WHY DOES IT GET SO MUCH HATE?
“Serious” analysts claim to not touch Access with a twenty foot barge pole. It’s more uncool than your dad dancing at a family wedding. It’s been uncool for so long I keep waiting for hipster analysts to adopt it and start to wear using it as a badge of honour against the entrenched snobbish establishment. I’m still waiting.
In certain circles mentioning that you use MS Access is akin to saying you never want to work professionally in the data world again.
They say it’s too slow. They say it’s not able to handle high volumes of data. They say it’s not fit for more than one user. It’s a toy. It’s too “easy” to use. It’s not secure. It’s too easy to corrupt. It’s not suitable for enterprise applications.
And in many cases those complaints are justified. That’s not to say that it doesn’t have it’s place underpinning both daily workplace tasks and as a quick, easy way to pull some data together and give it a rudimentary once over.
WHY SHOULD I USE IT?
All of the things people use as arguments against using MS Access turn out to be reasons for others to use it.
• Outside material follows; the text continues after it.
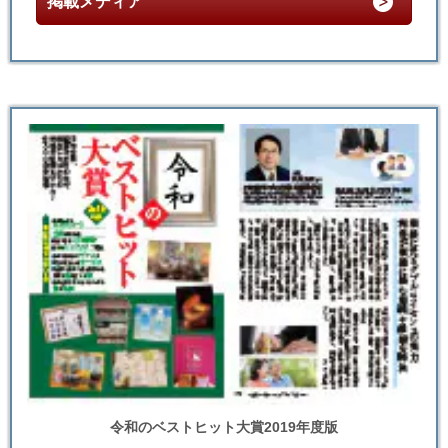
掲載メディア
令和のベストヒット大賞2019年度版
It’s super easy to use – hell yes it is. Setting up tables, queries, forms and reports is a veritable walk in the park. You can import data from spreadsheets, text files or other more suitable data sources like SQL Server and not be afraid of Janey from Accounts overwriting chunks of the production tables with an ill-advised UPDATE statement in Management Studio.
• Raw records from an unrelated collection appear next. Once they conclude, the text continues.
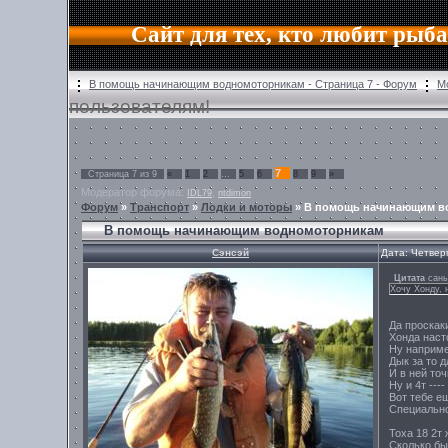
Сайт для тех, кто любит рыб
В помощь начинающим водномоторникам - Страница 7 - Форум
М
пользователям!
7
Страница
7
из
9
«
1
2
…
5
6
8
9
»
Модератор форума:
,
IDL79
ntdimon
Форум
»
Транспорт
»
Лодки и моторы
»
В помощь начинающим в
В помощь начинающим водномоторникам
Сэнсэй
Дата: Четвер
Цитата
сан
Хочу Хонду, 
Да проскак
Хонда насто
Ну например
Дык за то д
И в ней точ
Ну и 4т --
Вот тебе ещ
Специально 
Тоха 18 2т 
Сколько бы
It’s not big enough and my database just kept growing – over time you will eventually max out it’s size limits (somewhere around 2GB from personal observation) but for small scale datasets and quick analysis jobs this will give you more than enough space for very little server space overhead and all you need is MS Access installed on your machine. This should come as standard with most MS Office installs so no fighting with the IT Department to install unwelcome 3rd party software.
It’s not secure enough – well don’t keep business critical or top secret secure data on it in a publicly accessible place then. You don’t need a full user access infrastructure to get started, load it up, fire in your data, run your queries or VBA and it’s all there in front of you.
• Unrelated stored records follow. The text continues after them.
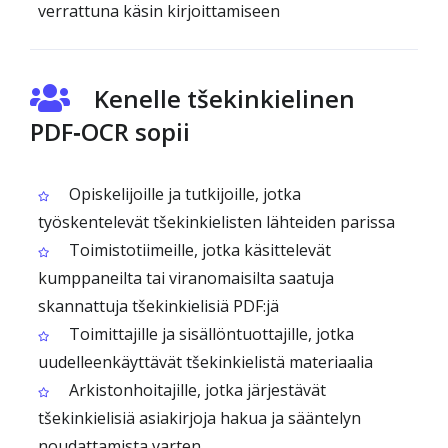
verrattuna käsin kirjoittamiseen
Kenelle tšekinkielinen
PDF‑OCR sopii
Opiskelijoille ja tutkijoille, jotka
työskentelevät tšekinkielisten lähteiden parissa
Toimistotiimeille, jotka käsittelevät
kumppaneilta tai viranomaisilta saatuja
skannattuja tšekinkielisiä PDF:jä
Toimittajille ja sisällöntuottajille, jotka
uudelleenkäyttävät tšekinkielistä materiaalia
Arkistonhoitajille, jotka järjestävät
tšekinkielisiä asiakirjoja hakua ja sääntelyn
noudattamista varten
MAYBE I SHOULD USE IT THEN…
Slow down cowboy/cowgirl. It’s horses for courses and both sides of the debate are technically correct (yes, my rear end does hurt from splinters from sitting on the fence).
Access is never a suitable database system for business critical processes or for something that should be housed in an enterprise level DBMS. Using it to suck in large volumes of data from your main data warehouse will make you want to cry and stamp your feet in frustration. It’s not worth it, trust me, I have the feet stamping scars to prove it over many, many years.
If you have a need to turn some numbers around quickly or investigate a sub-section of a data table then I do recommend having MS Access as part of your toolkit. It’s ease of use and shallow learning curve belie it’s ability to get some vital, if unsung, jobs done in any size of business. It’s not for no reason that MS Access remains the most used desktop database solution in the world.
By all means, know it’s limitations but that doesn’t mean that you should throw the baby out with the bath water. When options are limited, as they often are in highly secure, locked down corporate environments, you’d be surprised just how far you can push this much maligned black sheep of the data analysis family and just what you can get out of it, if you approach the job in a realistic fashion.